Problem to work on: Below are records to transcribe exactly, without their pictures.

Data:
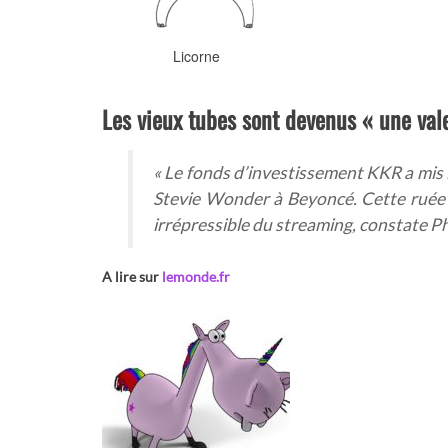
Licorne
Les vieux tubes sont devenus « une valeu
«
Le fonds d’investissement KKR a mis l
Stevie Wonder à Beyoncé. Cette ruée r
irrépressible du streaming, constate 
A lire sur
lemonde.fr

Written answer:
Licorne
Les vieux tubes sont devenus « une valeu
«
Le fonds d’investissement KKR a mis l
Stevie Wonder à Beyoncé. Cette ruée r
irrépressible du streaming, constate 
A lire sur
lemonde.fr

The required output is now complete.